How to Make Your LinkedIn Attractive

How to make your LinkedIn

How to Make Your LinkedIn Attractive

With over 400 million people on the network, LinkedIn is quickly gaining popularity to connect with people from the professional arena. More and more people are joining LinkedIn to connect with people in similar or new line of work, to share views, ideas, and best practices. As digitization takes over, companies are turning to the internet to search for suitable candidates. They no longer have to contend with local talent, as the internet allows them to search from a global, wider pool of talent with more skills suited for the job.

Incidentally, LinkedIn has also emerged as a new platform for hiring managers to scout for potential candidates. And it’s not just the smaller ones, the big guns are also all-out on their candidate hunt on LinkedIn. This is quickly becoming more and more attractive since LinkedIn has turned out to be quite an economical means to advertise jobs and search for candidates, while simultaneously creating a global footprint for the organization. There’s basically zero cost of global job advertising, and a much better chance of finding the right fit for the job.

Which is why there is an increasing emphasis among professionals to brush up, improve, and enhance their online presence on LinkedIn, to make them stand apart from the myriad of people looking to get a job. True, a good profile offers a much better chance of getting selected for an interview, or at the least, reviewed by a hiring manager rather than a nearly empty or irrelevant profile. This is not to say that filling up the profile with too much content would generate better responses, but yes, an adequately presented LinkedIn presents more opportunities than a non-existent profile.

As mentioned earlier, a LinkedIn profile does not need to be content-heavy to put the point across. A good LinkedIn profile is as much about representation, as it is about content. Through this article, we aim at decoding the factors that contribute in creating a LinkedIn presence that not only amplifies the interest in your profile, but also serves as a succinct online resume that you can readily use to apply for jobs.

Content Quality

First and foremost, a LinkedIn needs to be a career summary and not an autobiography. This means that you need to strictly filter the amount and type of content that goes into a LinkedIn, since this is a public profile, and many people can access it. Include highlights of your responsibilities and career for every section, rather than simply copy-pasting your resume on to LinkedIn. This gives the reader (in this case a potential recruiter) sufficient information to initiate contact with you, while at the same time leaving room for detailed queries for your role at an interview. Too much information simply puts off a reader into going further into your profile. Lastly, the content should be grammatically sound with no scope for errors.

Important Sections

This varies from individual to individual, but on a broader perspective, an ideal LinkedIn should have the following sections completed: Headline, Summary, Experience, Skills, and Education. A good headline should be an indicative of what your key skills are, rather than simply putting up your recent designation. That is way too lazy. Similarly, the Summary and Experience section need to be completed with qualitative content, and as stated above, should give away information sufficient for a recruiter to get in touch with you. The skills section need to have your core expertise areas in the form of relevant keywords, and not phrases or sentences. For experienced people, it is ideal to include more of job-related skills as opposed to soft skills, since the latter is implied. For freshers, it is recommended that more of soft skills be included to showcase their abilities to quickly adapt to surroundings.
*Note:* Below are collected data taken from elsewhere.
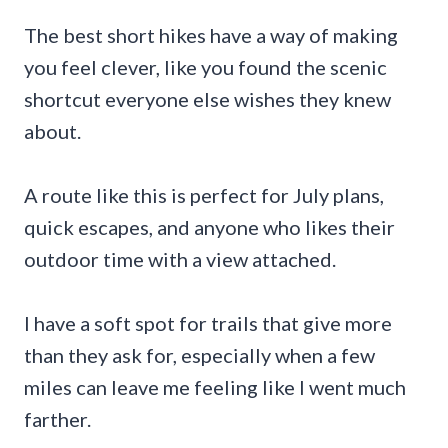
The best short hikes have a way of making
you feel clever, like you found the scenic
shortcut everyone else wishes they knew
about.
A route like this is perfect for July plans,
quick escapes, and anyone who likes their
outdoor time with a view attached.
I have a soft spot for trails that give more
than they ask for, especially when a few
miles can leave me feeling like I went much
farther.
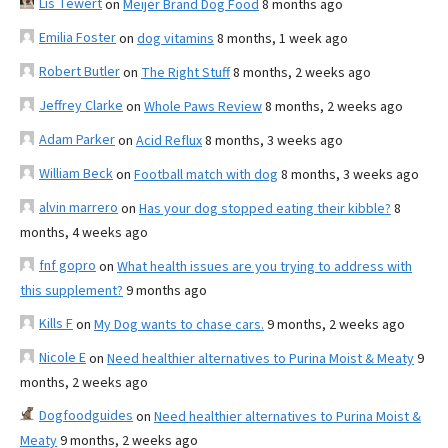
Lis Tewert
on
Meijer Brand Dog Food
8 months ago
Emilia Foster
on
dog vitamins
8 months, 1 week ago
Robert Butler
on
The Right Stuff
8 months, 2 weeks ago
Jeffrey Clarke
on
Whole Paws Review
8 months, 2 weeks ago
Adam Parker
on
Acid Reflux
8 months, 3 weeks ago
William Beck
on
Football match with dog
8 months, 3 weeks ago
alvin marrero
on
Has your dog stopped eating their kibble?
8
months, 4 weeks ago
fnf gopro
on
What health issues are you trying to address with
this supplement?
9 months ago
Kills F
on
My Dog wants to chase cars.
9 months, 2 weeks ago
Nicole E
on
Need healthier alternatives to Purina Moist & Meaty
9
months, 2 weeks ago
Dogfoodguides
on
Need healthier alternatives to Purina Moist &
Meaty
9 months, 2 weeks ago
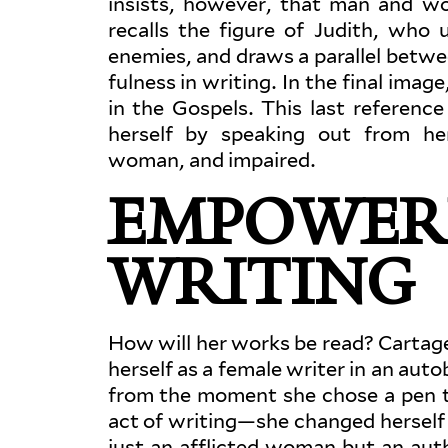
insists, however, that man and wo
recalls the figure of Judith, who 
enemies, and draws a par­allel betwee
fulness in writing. In the final imag
in the Gospels. This last ref­erence
herself by speaking out from her 
woman, and impaired.
EMPOWER
WRITING
How will her works be read? Cartage
herself as a female writer in an auto­b
from the moment she chose a pen t
act of writing—she changed herself 
just an afflicted woman but an aut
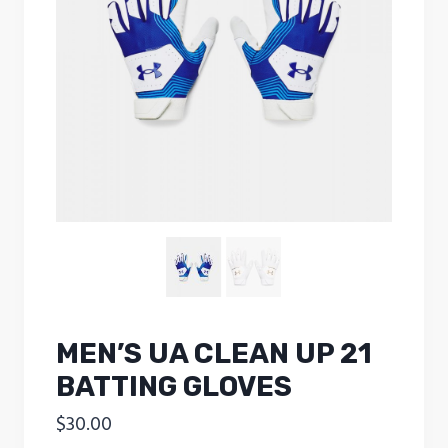
MEN’S UA CLEAN UP 21
BATTING GLOVES
$
30.00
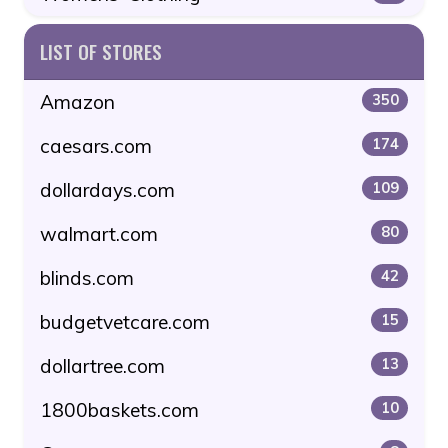
LIST OF STORES
Amazon
350
caesars.com
174
dollardays.com
109
walmart.com
80
blinds.com
42
budgetvetcare.com
15
dollartree.com
13
1800baskets.com
10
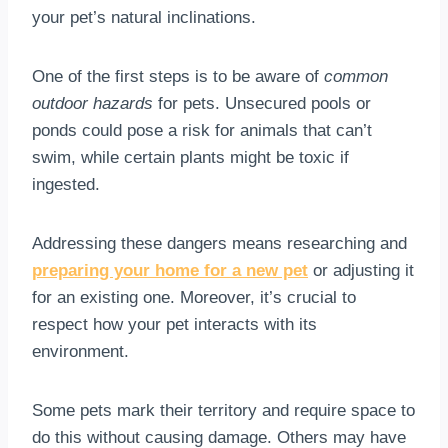
your pet’s natural inclinations.
One of the first steps is to be aware of
common
outdoor hazards
for pets. Unsecured pools or
ponds could pose a risk for animals that can’t
swim, while certain plants might be toxic if
ingested.
Addressing these dangers means researching and
preparing your home for a new pet
or adjusting it
for an existing one. Moreover, it’s crucial to
respect how your pet interacts with its
environment.
Some pets mark their territory and require space to
do this without causing damage. Others may have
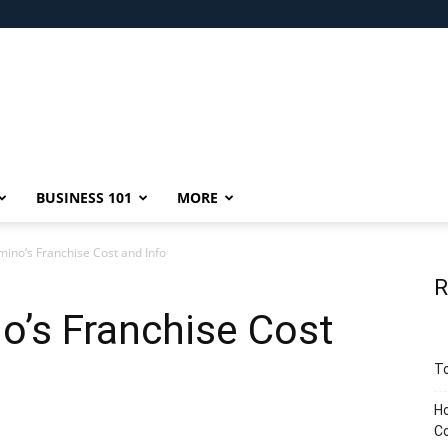
BUSINESS 101
MORE
ino’s Franchise Cost and Info
R
o’s Franchise Cost
To
Ho
C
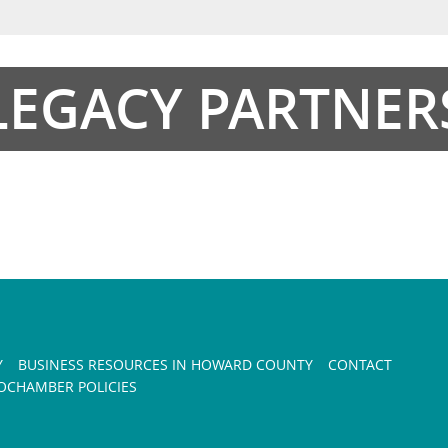
LEGACY PARTNER
Y
BUSINESS RESOURCES IN HOWARD COUNTY
CONTACT
CHAMBER POLICIES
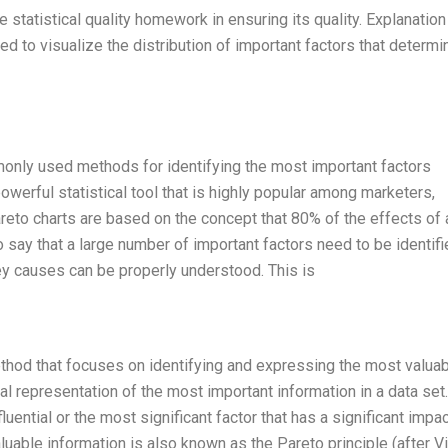
 statistical quality homework in ensuring its quality. Explanation
ed to visualize the distribution of important factors that determi
monly used methods for identifying the most important factors
powerful statistical tool that is highly popular among marketers,
reto charts are based on the concept that 80% of the effects of 
say that a large number of important factors need to be identifi
ey causes can be properly understood. This is
method that focuses on identifying and expressing the most valua
ual representation of the most important information in a data set
uential or the most significant factor that has a significant impa
luable information is also known as the Pareto principle (after V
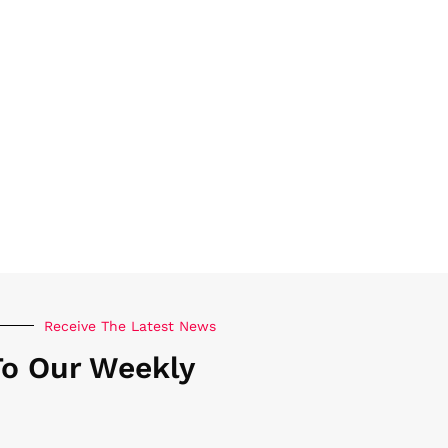
Receive The Latest News
To Our Weekly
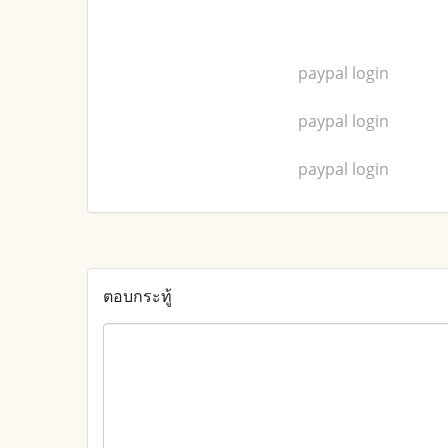
paypal login
paypal login
paypal login
ตอบกระทู้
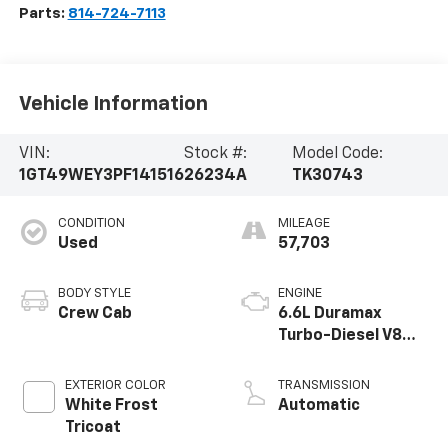
Parts:
814-724-7113
Vehicle Information
VIN:
Stock #:
Model Code:
1GT49WEY3PF141516
26234A
TK30743
CONDITION
MILEAGE
Used
57,703
BODY STYLE
ENGINE
Crew Cab
6.6L Duramax
Turbo-Diesel V8
engine
EXTERIOR COLOR
TRANSMISSION
White Frost
Automatic
Tricoat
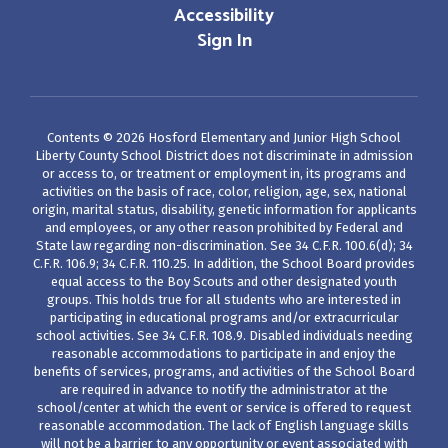
Accessibility
Sign In
Contents © 2026 Hosford Elementary and Junior High School
Liberty County School District does not discriminate in admission
or access to, or treatment or employment in, its programs and
activities on the basis of race, color, religion, age, sex, national
origin, marital status, disability, genetic information for applicants
and employees, or any other reason prohibited by Federal and
State law regarding non-discrimination. See 34 C.F.R. 100.6(d); 34
C.F.R. 106.9; 34 C.F.R. 110.25. In addition, the School Board provides
equal access to the Boy Scouts and other designated youth
groups. This holds true for all students who are interested in
participating in educational programs and/or extracurricular
school activities. See 34 C.F.R. 108.9. Disabled individuals needing
reasonable accommodations to participate in and enjoy the
benefits of services, programs, and activities of the School Board
are required in advance to notify the administrator at the
school/center at which the event or service is offered to request
reasonable accommodation. The lack of English language skills
will not be a barrier to any opportunity or event associated with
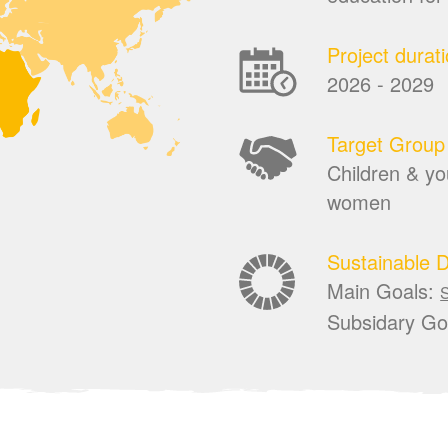
Project durat
2026 - 2029
Target Group
Children & you
women
Sustainable 
Main Goals:
Subsidary Go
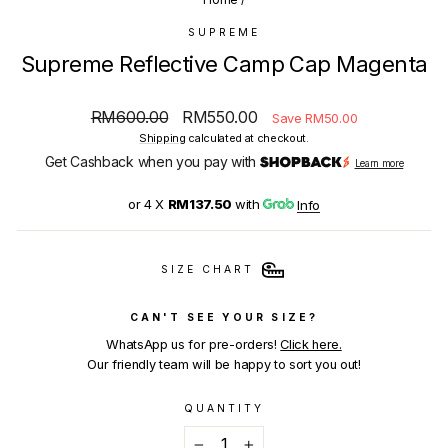
SUPREME
Supreme Reflective Camp Cap Magenta
Regular
Sale
RM600.00
RM550.00
Save RM50.00
price
price
Shipping
calculated at checkout.
Get Cashback when you pay with
Learn more
or 4 X
RM137.50
with
Info
SIZE CHART
CAN'T SEE YOUR SIZE?
WhatsApp us for pre-orders!
Click here.
Our friendly team will be happy to sort you out!
QUANTITY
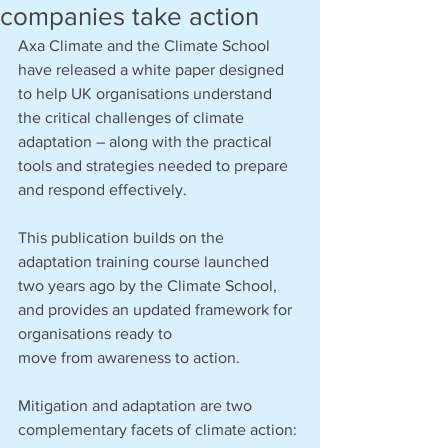
companies take action
Axa Climate and the Climate School 
have released a white paper designed 
to help UK organisations understand 
the critical challenges of climate 
adaptation – along with the practical 
tools and strategies needed to prepare 
and respond effectively.
This publication builds on the 
adaptation training course launched 
two years ago by the Climate School, 
and provides an updated framework for 
organisations ready to 
move from awareness to action.
Mitigation and adaptation are two 
complementary facets of climate action: 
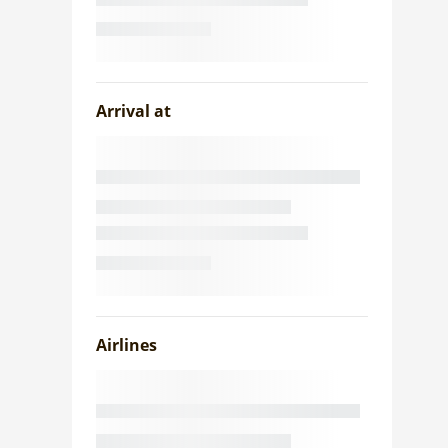
Arrival at
Airlines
An approach in creating content for LinkedIn is equally important as the representation and content quality. How you wish to portray yourself plays a key role in defining peoples’ view of you. A good LinkedIn profile would ideally represent you, instead of the organization you are working in, and do so in a slight story format. For this, you need to select your point of view – that is, the first or the third person. While a first-person account is deemed as more realistic, a third-person view is considered unbiased. It is recommended that freshers use the first-person stance, entrepreneurs use a third-person stance, while an experienced professional can choose between a first or a third-person approach. Another aspect to this is representation. Paragraph style, Bullet style, or a mix of both can be employed, depending upon the experience level, to maintain content coherency and information flow. Again, for a fresher, it is recommended to use paragraph style of writing, to make the profile appear to have some volume, while for an experienced professional, any of the three approaches can work.

Special Sections

These needs to be completed in case of special profiles. The sections under this include the other options on LinkedIn, such as Courses, Projects, Volunteer Causes, Organizations (for memberships), Publications, Posts, etc. These sections are mostly for enhancing a profile and adding value.

LinkedIn Recommendations

Recommendations serve like a virtual review of your performance to a potential recruiter. Remember how when you look up an e-commerce website to buy something, you always look for the reviews? That is identical to how LinkedIn Recommendations work. A good LinkedIn recommendation should ideally have specific information to depict your skill areas, while being human and realistic at the same time. Additionally, another aspect of recommendations is a healthy balance on the reviews you’re getting. Too many reviews as against the number of connections, or too less compared to your overall profile connections, both raise concern and are potential red flags. To avoid this, either restrict your connections to people you know, or have recommendations from people you have worked for or with. This contributes a lot in establishing the genuineness and honesty of the reviews, and is a win-win for you as well.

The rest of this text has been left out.